A previsão do Ministério Público é de que a sentença seja anunciada até a metade do ano. Após a audiência, Raphael Suss Marques saiu acompanhado do advogado Edson Abdala e nenhum dos dois falou com a imprensa. Eles saíram pelos fundos do Tribunal de Justiça.

A Divisão de Homicídios e o Ministério Público do Paraná afirmam que o médico asfixiou e atirou o corpo de Renata pela janela do 31º andar do apartamento. Ele responde por lesão corporal, fraude processual e homicídio qualificado. No Boletim de Ocorrência, à época da morte, o médico afirmou que Renata se atirou e que tinha um quadro de depressão.
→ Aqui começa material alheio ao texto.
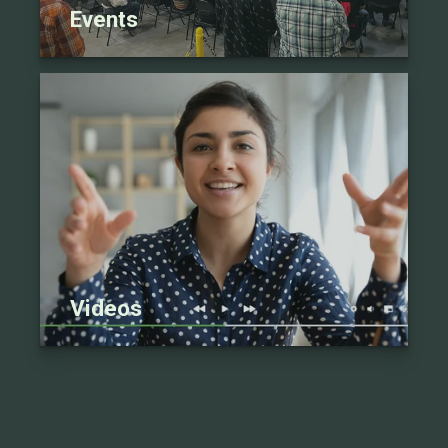
Events
Videos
Desde então, a defesa do réu vem sustentando que a fisiculturista se matou. Em paralelo a investigação do caso, há um inquérito em andamento para apurar a veracidade do laudo pericial que apontou o suposto suicídio de Renata; o primeiro exame confirmou que ela foi assassinada.

Morte de Renata Muggiati

Renata morreu na noite de 12 de setembro de 2015. A suspeita é de que ela tenha sido asfixiada e atirada da janela do 31º andar pelo namorado. Fotos e mensagens enviadas por celular, que constam no processo, reforçam a tese de que ela era vítima constante de agressões.

Raphael Suss Marques foi preso em setembro e, depois, novamente em janeiro. Acabou solto após seis dias, por meio de um habeas corpus. Ele nega o crime e alega que Renata se suicidou.

Foram realizados, ao todo, três exames no corpo de Renata – dois deles apontaram que ela teria sido asfixiada antes de cair pela janela. O último exame, feito após a exumação do corpo, concluiu que a atleta foi morta antes da queda.  O processo corre em segredo de Justiça.

Raphael Suss Marques chegou a ser preso duas vezes durante as investigações e estava solto desde janeiro.